*** Begin section ***
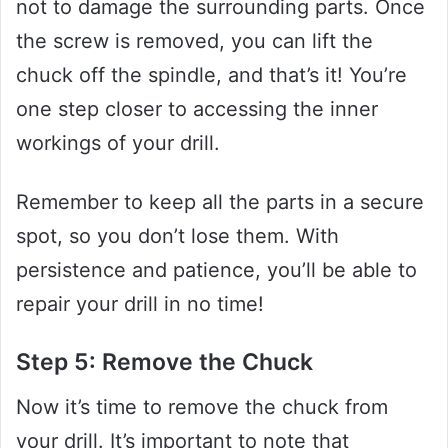
not to damage the surrounding parts. Once
the screw is removed, you can lift the
chuck off the spindle, and that’s it! You’re
one step closer to accessing the inner
workings of your drill.
Remember to keep all the parts in a secure
spot, so you don’t lose them. With
persistence and patience, you’ll be able to
repair your drill in no time!
Step 5: Remove the Chuck
Now it’s time to remove the chuck from
your drill. It’s important to note that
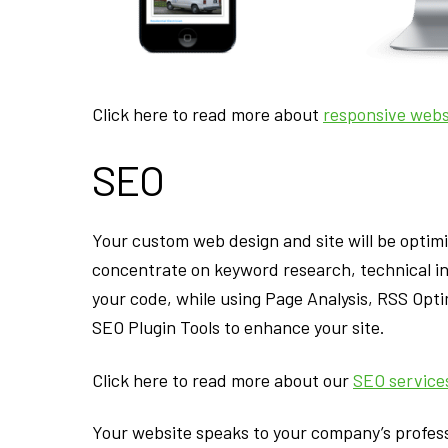
Click here to read more about
responsive webs
SEO
Your custom web design and site will be optim
concentrate on keyword research, technical in
your code, while using Page Analysis, RSS Op
SEO Plugin Tools to enhance your site.
Click here to read more about our
SEO service
Your website speaks to your company’s profess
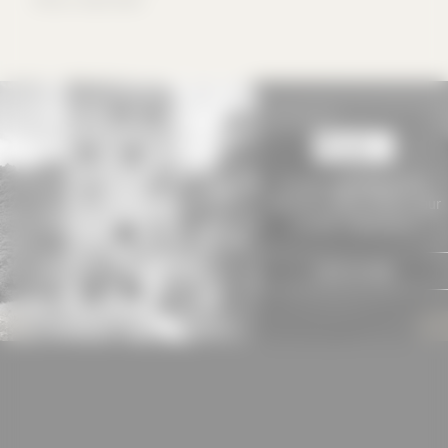
used if you have
approved this
beforehand. Details
can be found in our
privacy policy.
To view
baukobox PLUS+
contents, please choose your
suitable subscription!
SIGN IN NOW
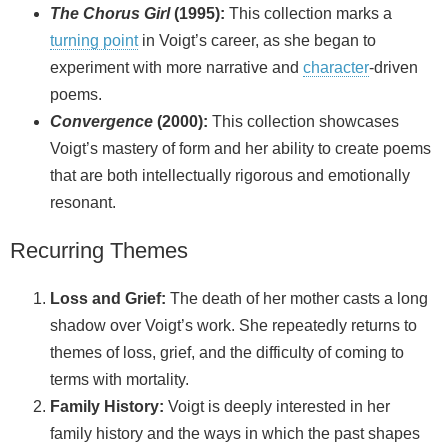
The Chorus Girl
(1995):
This collection marks a
turning point
in Voigt’s career, as she began to
experiment with more narrative and
character
‑driven
poems.
Convergence
(2000):
This collection showcases
Voigt’s mastery of form and her ability to create poems
that are both intellectually rigorous and emotionally
resonant.
Recurring Themes
Loss and Grief:
The death of her mother casts a long
shadow over Voigt’s work. She repeatedly returns to
themes of loss, grief, and the difficulty of coming to
terms with mortality.
Family History:
Voigt is deeply interested in her
family history and the ways in which the past shapes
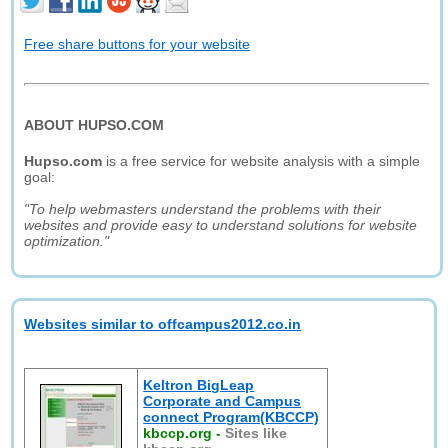
Free share buttons for your website
ABOUT HUPSO.COM
Hupso.com
is a free service for website analysis with a simple
goal:
"To help webmasters understand the problems with their
websites and provide easy to understand solutions for website
optimization."
Websites similar to offcampus2012.co.in
Keltron BigLeap
Corporate and Campus
connect Program(KBCCP)
kbccp.org
-
Sites like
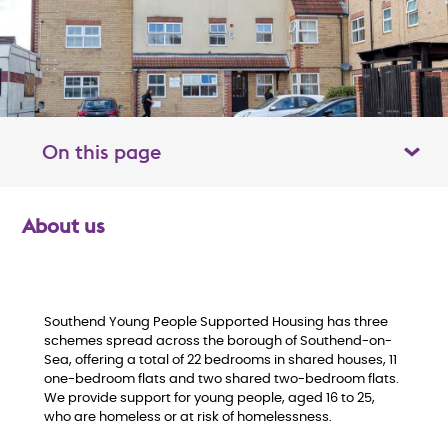
On this page
Toggle table of contents panel
About us
O
v
e
Southend Young People Supported Housing has three
schemes spread across the borough of Southend-on-
Sea, offering a total of 22 bedrooms in shared houses, 11
r
one-bedroom flats and two shared two-bedroom flats.
We provide support for young people, aged 16 to 25,
v
who are homeless or at risk of homelessness.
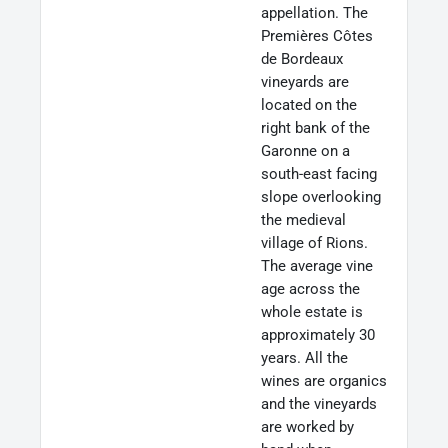
appellation. The
Premières Côtes
de Bordeaux
vineyards are
located on the
right bank of the
Garonne on a
south-east facing
slope overlooking
the medieval
village of Rions.
The average vine
age across the
whole estate is
approximately 30
years. All the
wines are organics
and the vineyards
are worked by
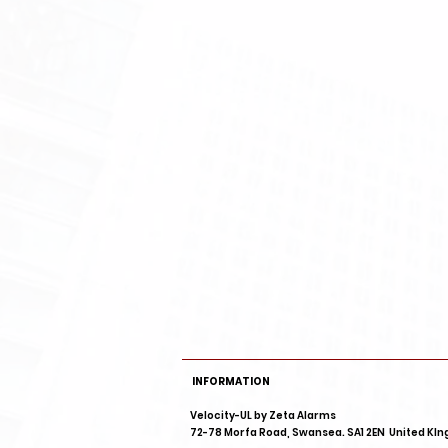
INFORMATION
Velocity-UL by
72-78 Morfa Road, Swansea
*** End section ***
PROBLEM TO WORK ON:
Output only the lines above from the one containing "baukobox PLUS+" to the one containing "This collection showcases", both included, exactly as written and with no pictures.

OUTPUT BELOW:
baukobox PLUS+
contents, please choose your
suitable subscription!
SIGN IN NOW
The Chorus Girl
(1995):
This collection marks a
turning point
in Voigt’s career, as she began to
experiment with more narrative and
character
‑driven
poems.
Convergence
(2000):
This collection showcases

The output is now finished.